O apresentador desapareceu. No ecrã estavam agora vários
prédios em chamas.
– Como podem ver – prosseguiu a voz do locutor –, também Itália
está a ser atingida. A precisão com que o ataque está a ser feito demonstra que
ela sabe perfeitamente o que está a fazer.
– Ela? – perguntou Carla a ninguém em especial.
– … a criatura desapareceu! Pelo menos não a conseguimos ver agora
– disse o repórter.
– Criatura? – inquiriu Carlos.
– Sim – respondeu Sílvia. – Eles estão a dizer que há dragões
envolvidos nos ataques!
– Dragões!? Na Terra!? – espantou-se ele.
No ecrã, voltou a aparecer o apresentador. Este mostrava um
ar bastante perturbado.
– Acabámos de perder o contacto também com a equipa de reportagem de
Roma. Que Deus os ajude… – Fez-se silêncio novamente. Parecendo
recuperar a compostura, o jornalista prosseguiu. – Tudo começou com
o ataque nos Estados Unidos, há algumas horas, seguindo-se todas as gran-
des potências nucleares. Estamos agora a receber relatos de ataques vindos de
todo o mundo. A atacante afirma ser uma feiticeira poderosa; e se ao início
pensávamos ser apenas uma louca, agora já não sabemos o que dizer. Vamos
passar novamente a declaração feita.
O ecrã passou então a mostrar uma jovem morena. Esta pos-
suía uma expressão cruel e maldosa no rosto.

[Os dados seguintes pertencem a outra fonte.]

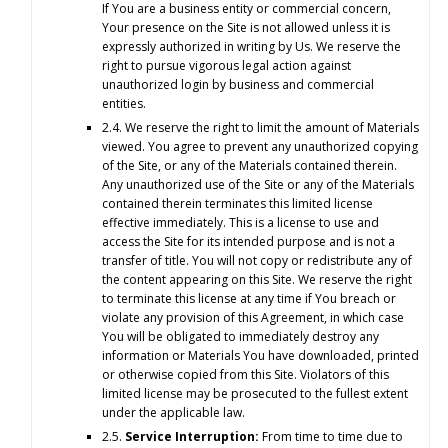
If You are a business entity or commercial concern,
Your presence on the Site is not allowed unless it is
expressly authorized in writing by Us. We reserve the
right to pursue vigorous legal action against
unauthorized login by business and commercial
entities.
2.4. We reserve the right to limit the amount of Materials
viewed. You agree to prevent any unauthorized copying
of the Site, or any of the Materials contained therein.
Any unauthorized use of the Site or any of the Materials
contained therein terminates this limited license
effective immediately. This is a license to use and
access the Site for its intended purpose and is not a
transfer of title. You will not copy or redistribute any of
the content appearing on this Site. We reserve the right
to terminate this license at any time if You breach or
violate any provision of this Agreement, in which case
You will be obligated to immediately destroy any
information or Materials You have downloaded, printed
or otherwise copied from this Site. Violators of this
limited license may be prosecuted to the fullest extent
under the applicable law.
2.5.
Service Interruption:
From time to time due to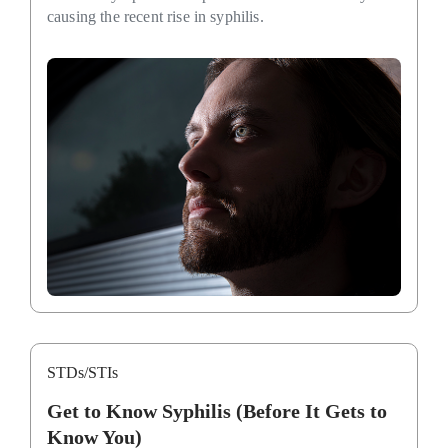
causing the recent rise in syphilis.
STDs/STIs
Get to Know Syphilis (Before It Gets to
Know You)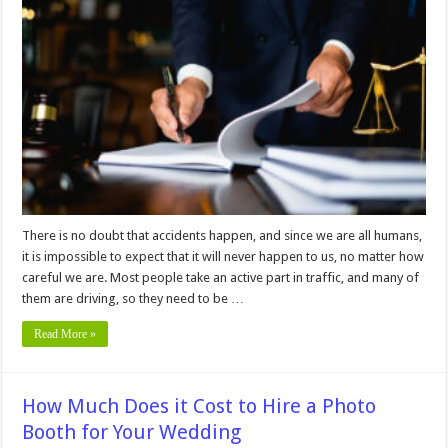
Must-
Know
Tips
for
Hiring
a
Car
Accident
Lawyer
for
Your
Case
There is no doubt that accidents happen, and since we are all humans,
it is impossible to expect that it will never happen to us, no matter how
careful we are. Most people take an active part in traffic, and many of
them are driving, so they need to be …
Read More »
How Much Does it Cost to Hire a Photo
Booth for Your Wedding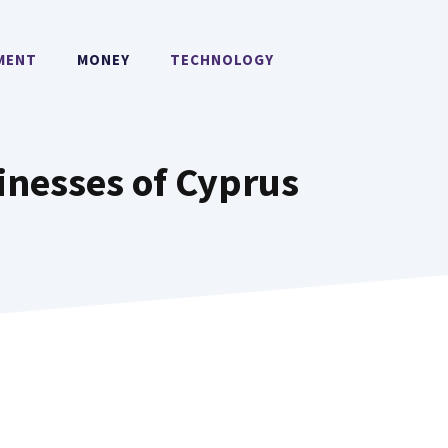
MENT
MONEY
TECHNOLOGY
inesses of Cyprus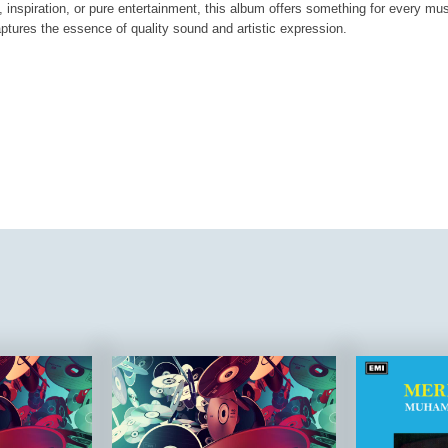
, inspiration, or pure entertainment, this album offers something for every mus
aptures the essence of quality sound and artistic expression.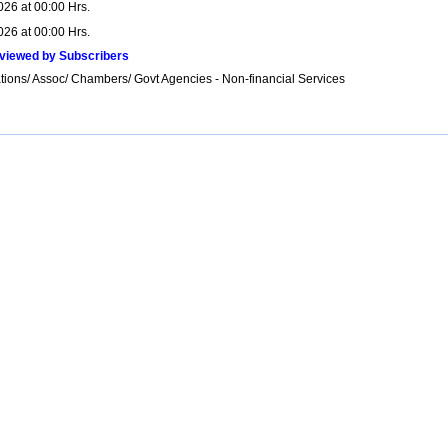
026 at 00:00 Hrs.
026 at 00:00 Hrs.
viewed by Subscribers
tions/ Assoc/ Chambers/ Govt Agencies - Non-financial Services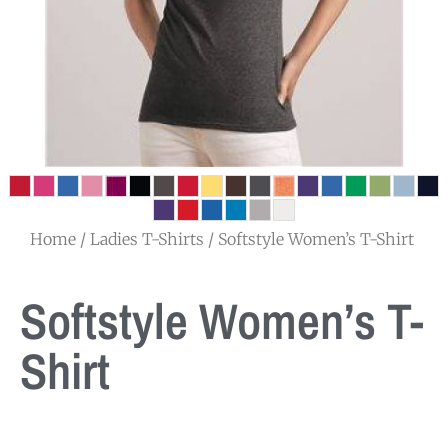
Home
/
Ladies T-Shirts
/ Softstyle Women’s T-Shirt
Softstyle Women’s T-
Shirt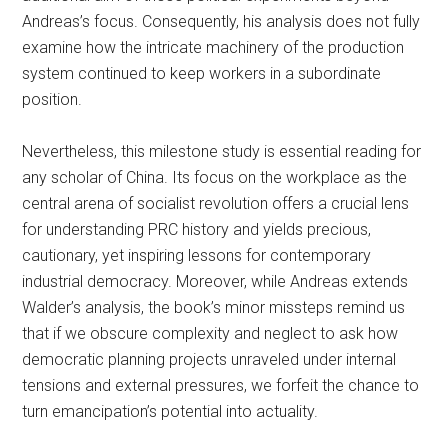
Andreas’s focus. Consequently, his analysis does not fully
examine how the intricate machinery of the production
system continued to keep workers in a subordinate
position.
Nevertheless, this milestone study is essential reading for
any scholar of China. Its focus on the workplace as the
central arena of socialist revolution offers a crucial lens
for understanding PRC history and yields precious,
cautionary, yet inspiring lessons for contemporary
industrial democracy. Moreover, while Andreas extends
Walder’s analysis, the book’s minor missteps
remind us
that
if we obscure complexity and neglect to ask how
democratic planning projects unraveled under internal
tensions and external pressures, we forfeit the chance to
turn emancipation’s potential into actuality.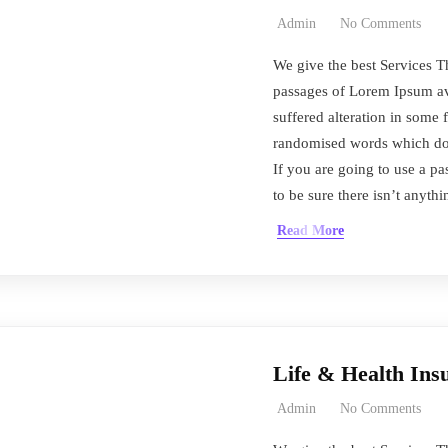
Admin
No Comments
We give the best Services T
passages of Lorem Ipsum ava
suffered alteration in some 
randomised words which don’
If you are going to use a 
to be sure there isn’t anyth
Read More
Life & Health Ins
Admin
No Comments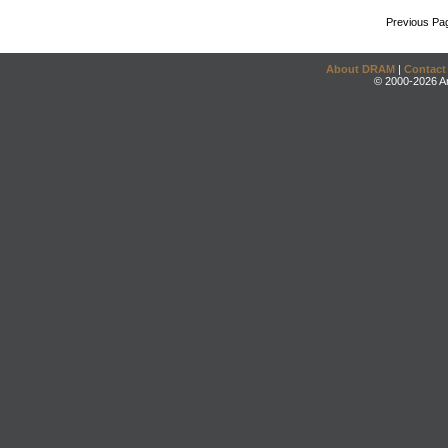
Previous Pa
About DRAM
|
Contact
© 2000-2026 An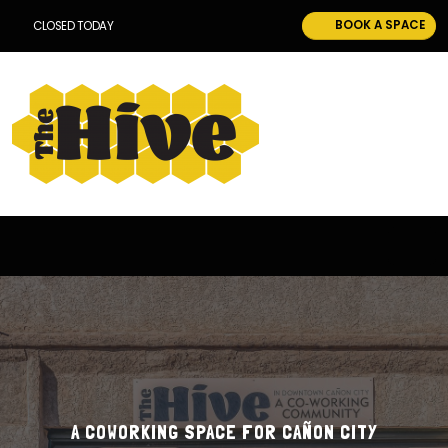
BOOK A SPACE
CLOSED TODAY
A COWORKING SPACE FOR CAÑON CITY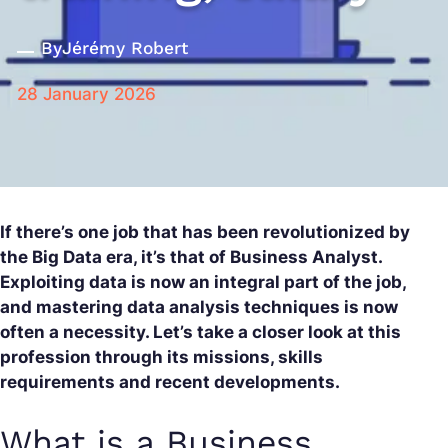
By
Jérémy Robert
28 January 2026
If there’s one job that has been revolutionized by
the Big Data era, it’s that of Business Analyst.
Exploiting data is now an integral part of the job,
and mastering data analysis techniques is now
often a necessity. Let’s take a closer look at this
profession through its missions, skills
requirements and recent developments.
What is a Business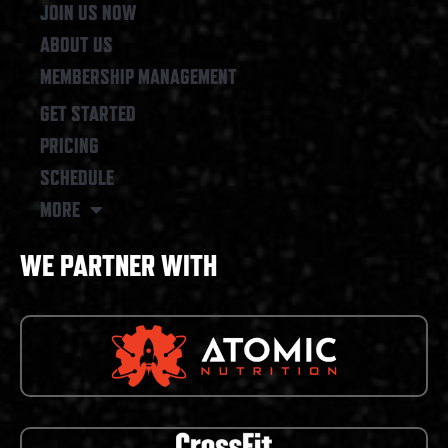
JOIN US NOW
ABOUT US
MEMBERSHIP MANAGEMENT
GET STARTED
PRICING
SCHEDULE
MORE
WE PARTNER WITH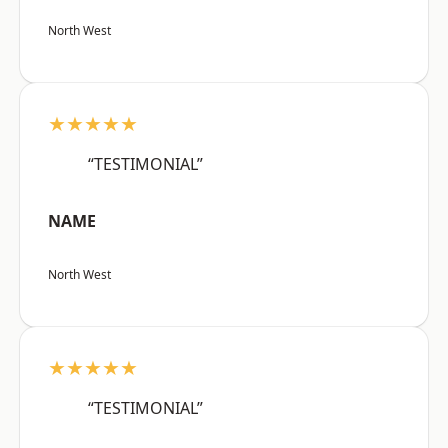
North West
★★★★★
“TESTIMONIAL”
NAME
North West
★★★★★
“TESTIMONIAL”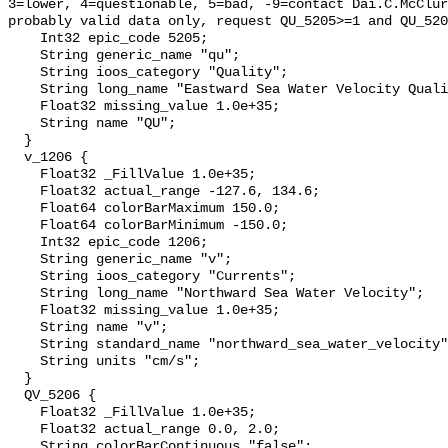
3=lower, 4=questionable, 5=bad, -9=contact Dai.C.McClur
probably valid data only, request QU_5205>=1 and QU_520
    Int32 epic_code 5205;

    String generic_name "qu";

    String ioos_category "Quality";

    String long_name "Eastward Sea Water Velocity Quality";

    Float32 missing_value 1.0e+35;

    String name "QU";

  }

  v_1206 {

    Float32 _FillValue 1.0e+35;

    Float32 actual_range -127.6, 134.6;

    Float64 colorBarMaximum 150.0;

    Float64 colorBarMinimum -150.0;

    Int32 epic_code 1206;

    String generic_name "v";

    String ioos_category "Currents";

    String long_name "Northward Sea Water Velocity";

    Float32 missing_value 1.0e+35;

    String name "v";

    String standard_name "northward_sea_water_velocity";

    String units "cm/s";

  }

  QV_5206 {

    Float32 _FillValue 1.0e+35;

    Float32 actual_range 0.0, 2.0;

    String colorBarContinuous "false";
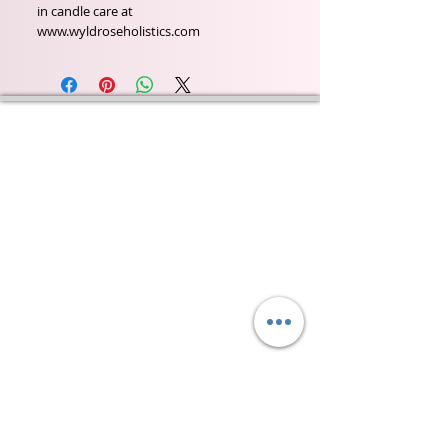
in candle care at
www.wyldroseholistics.com
Wyld Rose Holistics emerged out of our passion for
natural essential oils, natural creamy butters and
botanical's and the health and well being properties
they provide us.
From making our products in our workshop to the
manufacturers we choose, we continue to inspire
change when creating beautiful products for our
customers. Sustainability for the health of everyone
and the planet is very important to us.
This combined with a fascination for Traditional
Cold-process soap making techniques, our love of
Eastern travel, colour, casting, shape, pattern and
print our business began...
read [..]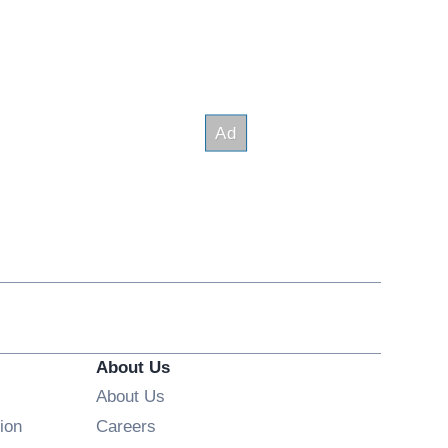
About Us
About Us
Opens in new window
ion
Careers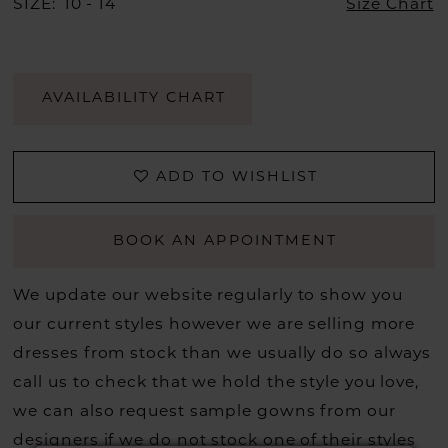
SIZE:
10 - 14
Size Chart
AVAILABILITY CHART
ADD TO WISHLIST
BOOK AN APPOINTMENT
We update our website regularly to show you
our current styles however we are selling more
dresses from stock than we usually do so always
call us to check that we hold the style you love,
we can also request sample gowns from our
designers if we do not stock one of their styles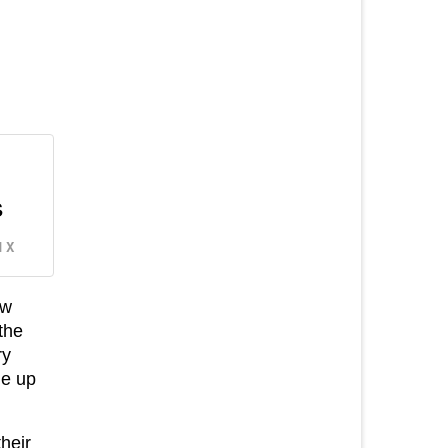
s
 X
ew
the
ry
me up
their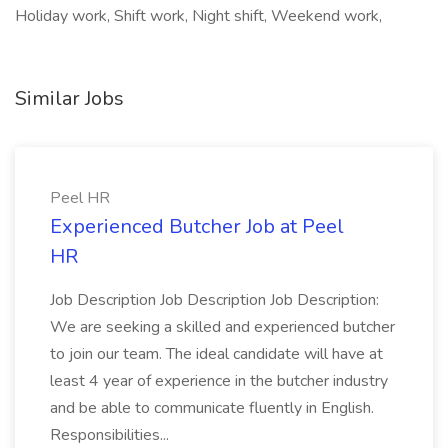
Holiday work, Shift work, Night shift, Weekend work,
Similar Jobs
Peel HR
Experienced Butcher Job at Peel
HR
Job Description Job Description Job Description:
We are seeking a skilled and experienced butcher
to join our team. The ideal candidate will have at
least 4 year of experience in the butcher industry
and be able to communicate fluently in English.
Responsibilities...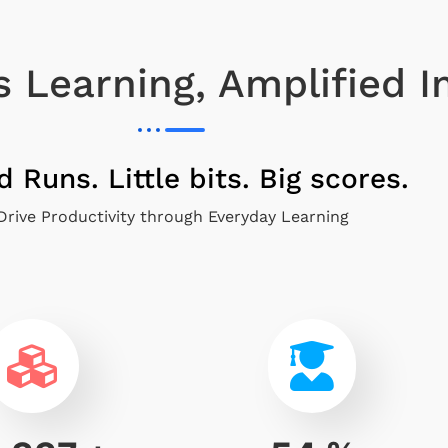
 Learning, Amplified 
d Runs. Little bits. Big scores.
Drive Productivity through Everyday Learning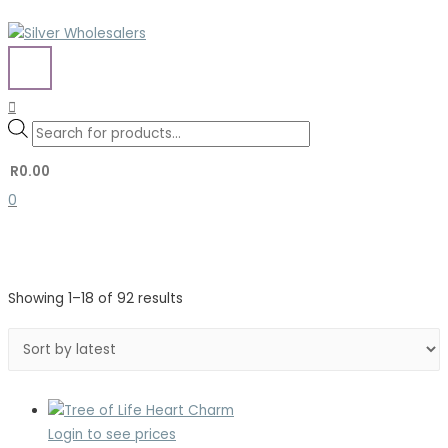
Skip
to
content
MAIN
MENU
Search
Search
Products
for:
search
R
0.00
0
Sorted
Showing 1–18 of 92 results
by
latest
Login to see prices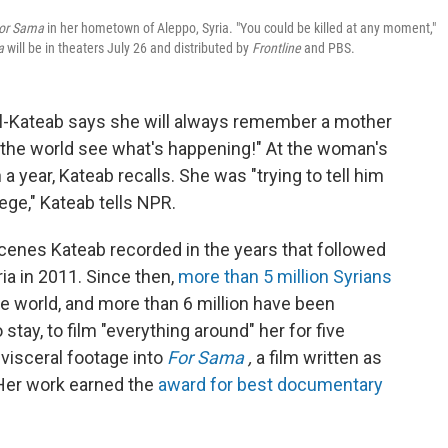
or Sama
in her hometown of Aleppo, Syria. "You could be killed at any moment,"
a
will be in theaters July 26 and distributed by
Frontline
and PBS.
al-Kateab says she will always remember a mother
t the world see what's happening!" At the woman's
a year, Kateab recalls. She was "trying to tell him
ege," Kateab tells NPR.
cenes Kateab recorded in the years that followed
ria in 2011. Since then,
more than 5 million Syrians
 world, and more than 6 million have been
stay, to film "everything around" her for five
visceral footage into
For Sama
,
a film written as
 Her work earned the
award for best documentary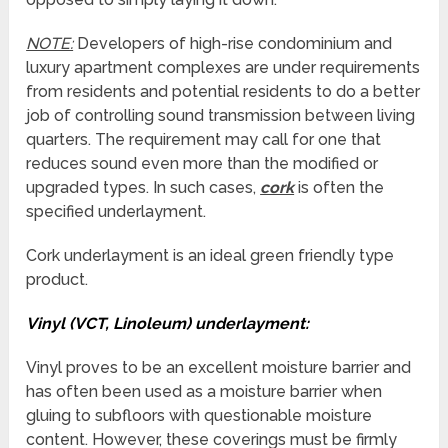
NOTE:
Developers of high-rise condominium and
luxury apartment complexes are under requirements
from residents and potential residents to do a better
job of controlling sound transmission between living
quarters. The requirement may call for one that
reduces sound even more than the modified or
upgraded types. In such cases,
cork
is often the
specified underlayment.
Cork underlayment is an ideal green friendly type
product.
Vinyl (VCT, Linoleum) underlayment:
Vinyl proves to be an excellent moisture barrier and
has often been used as a moisture barrier when
gluing to subfloors with questionable moisture
content. However, these coverings must be firmly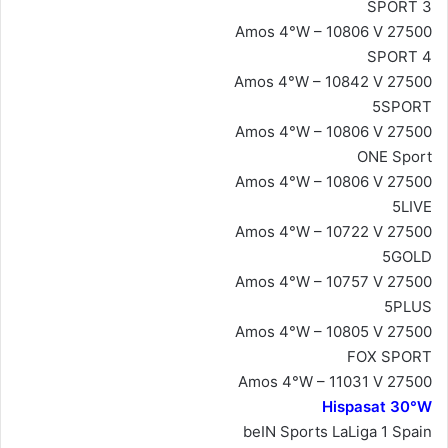
SPORT 3
Amos 4°W – 10806 V 27500
SPORT 4
Amos 4°W – 10842 V 27500
5SPORT
Amos 4°W – 10806 V 27500
ONE Sport
Amos 4°W – 10806 V 27500
5LIVE
Amos 4°W – 10722 V 27500
5GOLD
Amos 4°W – 10757 V 27500
5PLUS
Amos 4°W – 10805 V 27500
FOX SPORT
Amos 4°W – 11031 V 27500
Hispasat 30°W
beIN Sports LaLiga 1 Spain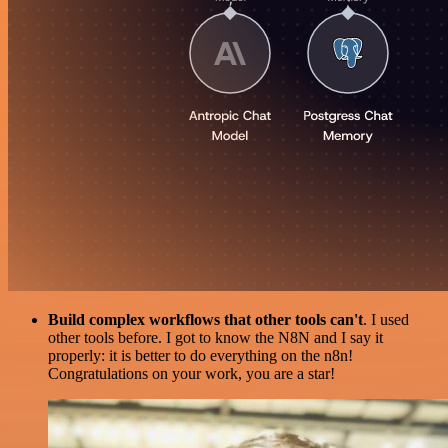
Build complex workflows that other tools can't
. I used
other tools before. I got to know the N8N and I say it
properly: it is better to do everything on the n8n!
Congratulations on your work, you are a star!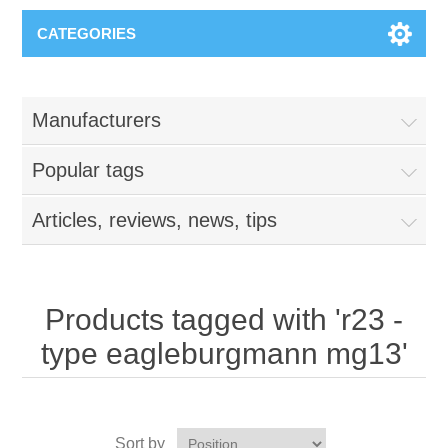
CATEGORIES
Manufacturers
Popular tags
Articles, reviews, news, tips
Products tagged with 'r23 -
type eagleburgmann mg13'
Sort by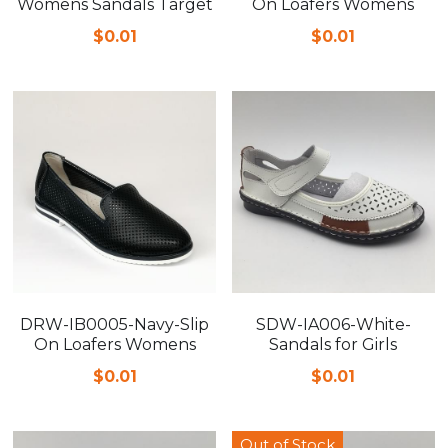
Womens Sandals Target
On Loafers Womens
$0.01
$0.01
DRW-IB0005-Navy-Slip
SDW-IA006-White-
On Loafers Womens
Sandals for Girls
$0.01
$0.01
Out of Stock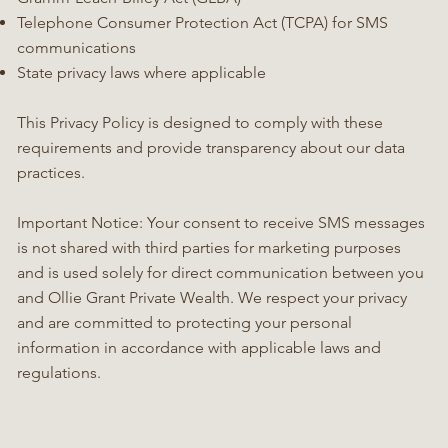
Telephone Consumer Protection Act (TCPA) for SMS
communications
State privacy laws where applicable
This Privacy Policy is designed to comply with these
requirements and provide transparency about our data
practices.
Important Notice: Your consent to receive SMS messages
is not shared with third parties for marketing purposes
and is used solely for direct communication between you
and Ollie Grant Private Wealth. We respect your privacy
and are committed to protecting your personal
information in accordance with applicable laws and
regulations.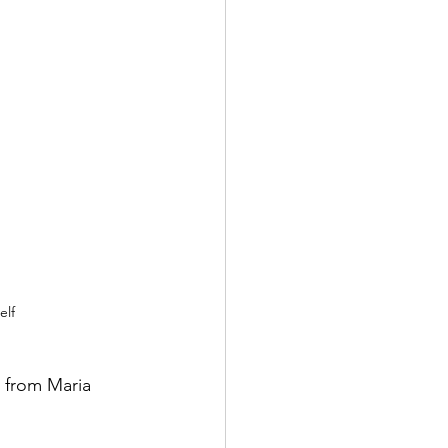
elf
 from Maria 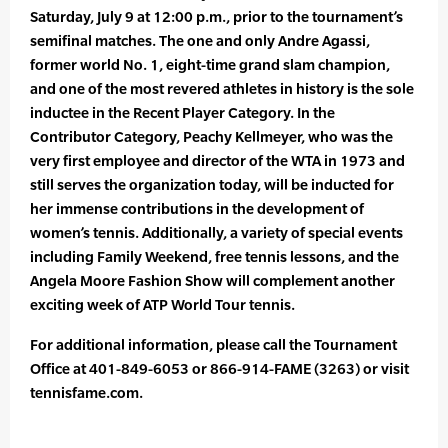
Saturday, July 9 at 12:00 p.m., prior to the tournament’s
semifinal matches. The one and only Andre Agassi,
former world No. 1, eight-time grand slam champion,
and one of the most revered athletes in history is the sole
inductee in the Recent Player Category. In the
Contributor Category, Peachy Kellmeyer, who was the
very first employee and director of the WTA in 1973 and
still serves the organization today, will be inducted for
her immense contributions in the development of
women’s tennis. Additionally, a variety of special events
including Family Weekend, free tennis lessons, and the
Angela Moore Fashion Show will complement another
exciting week of ATP World Tour tennis.
For additional information, please call the Tournament
Office at 401-849-6053 or 866-914-FAME (3263) or visit
tennisfame.com.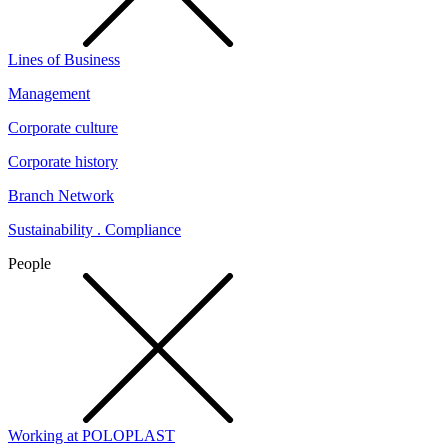
Lines of Business
Management
Corporate culture
Corporate history
Branch Network
Sustainability . Compliance
People
Working at POLOPLAST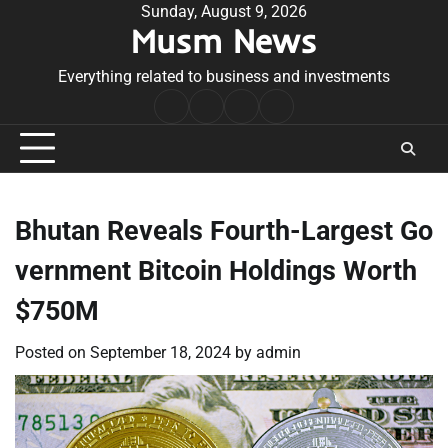
Skip
Sunday, August 9, 2026
Musm News
to
content
Everything related to business and investments
Home
Terms
Privacy
Contact
&
Policy
Us
Conditions
Bhutan Reveals Fourth-Largest Go
vernment Bitcoin Holdings Worth
$750M
Posted on
September 18, 2024
by
admin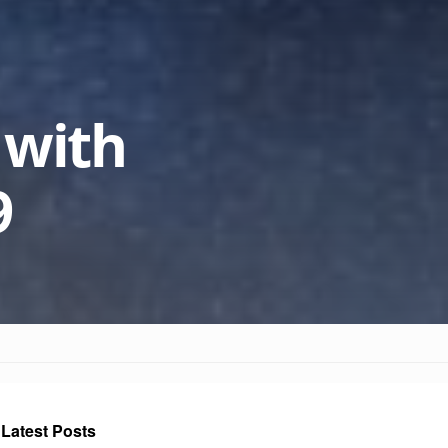
 with
9
Latest Posts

– O meu nome é Adina – começou ela, falando em inglês. – A
partir de agora, a Terra pertence-me. A resistência é completamente inútil.
Neste preciso momento, o meu exército está a aniquilar todas as vossas forças
de combate. Para que não haja dúvidas do meu enorme poder, irei fazer uma
pequena demonstração do mesmo em vários pontos do globo. Eu…
O ecrã ficou subitamente mudo. Os três olharam em redor.
Não havia electricidade. Carlos dirigiu-se à janela para a abrir.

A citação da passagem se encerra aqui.